And yet, after years of being beat up, the 5c was supposed to be the “affordable iPhone for the rest of us”. But it wasn’t, as is clear by the poor sales of the device.
There are two main reasons for this I want to explore here: Apple’s attempt at entry level pricing ended up being too expensive and that the very concept of an entry-level device is a misfire on its brand identity. To be succinct, the company doesn’t have a $99 tablet or a $499 laptop, so why should it offer a low cost smart phone in the first place?
Let’s be honest. Apple has done a brilliant job going from the “other” player in the PC market to creating a fashion statement, a line of consumer electronics devices that represent the best the industry has to offer. Companies like Dell and Asus have tried to compete, but their attempts fail miserably. Remember the Adamo, anyone? I had one for a while and it was gorgeous, easily the most attractive and well designed Windows laptop I’ve ever owned. But dramatically overpriced for the PC marketplace, even if it was still 20% cheaper than an equivalent MacBook Pro unit. PC users didn’t want to pay a surcharge for design and style, it didn’t sell and now it’s off the market.

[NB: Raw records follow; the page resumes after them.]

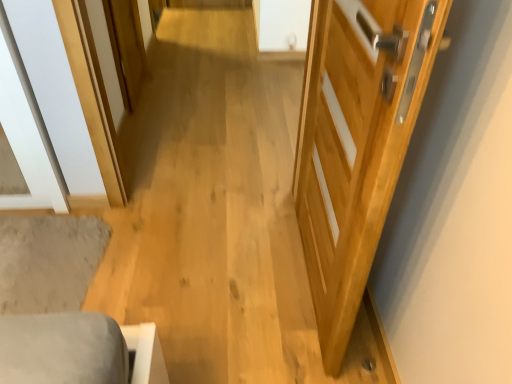 I want to click on free space below natural wood door at right (from a real-world perspective), so click(x=301, y=277). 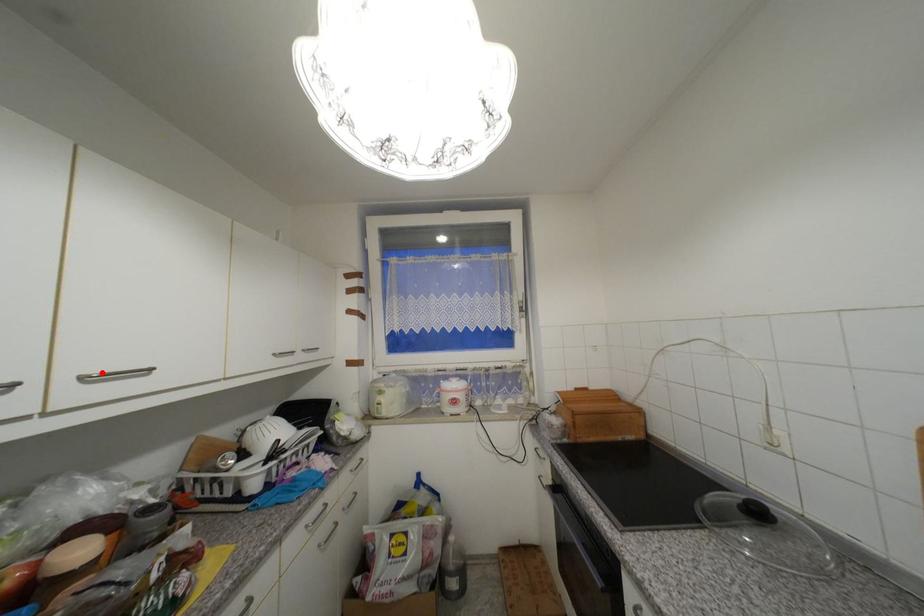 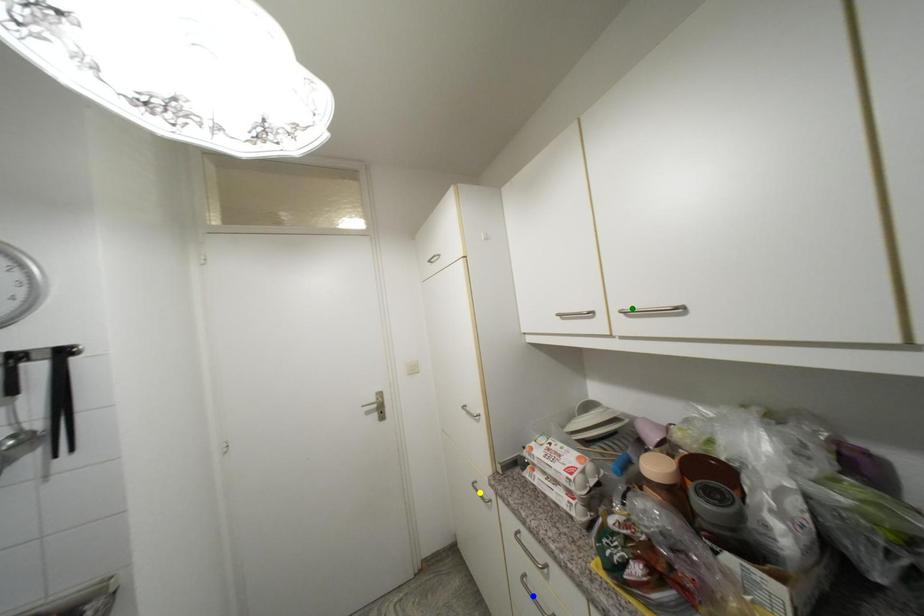 Question: I am providing you with two images of the same scene from different viewpoints. A red point is marked on the first image. You are given multiple points on the second image. Which point in image 2 represents the same 3d spot as the red point in image 1?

If you build a premium brand and there’s the association in the mind of the consumer that you sell style and superb products at a premium price, why would you ever sully that by offering up cheap products too?
I know the stock answers: because the market demanded it and because the overseas market finds the iPhone line too expensive already.
But the market demand was coming from industry pundits, not people who were walking out of the Verizon or AT&T store saying “Nope, really want an iPhone but can’t afford it.” and the overseas market? Well, it appears that the iPhone 5c isn’t a hit in China either.
Then again, were the company to have priced the iPhone 5c at a really rock-bottom price (free with a contract or $99 without) then we’d see some interesting churn in the marketplace. It’d be a show stopper. Except for another problem that then crops up: It would undercut other Apple products (including the iPod Touch and previous generation iPhones). Can’t have that, so the “bargain” price is not a bargain at all.
The AT&T online store shows the problem:
If it’s $99 for the iPhone 5c base configuration and only $199 for the least expensive iPhone 5s, the latest and greatest, why not pay the extra $100 and get the shiny new unit instead? Now if it were $0 for the iPhone 5c and $199 for the 5s, well, that’d be a different story, wouldn’t it? And given this pricing, it’s no surprise that Apple also upped its future orders for the iPhone 5s by a whopping 75% to keep up with demand.
At its core, though, the failure of the iPhone 5c is about brand identity. People don’t want a cheap device with an expensive logo, they want the cachet that comes with owning a top-of-the-line Apple product. That’s why the company is so darn successful and why the iPhone 5c has ended up being a stumble for the usually savvy corporation.
People don’t want a cheap Apple, they want the real thing. However expensive it is.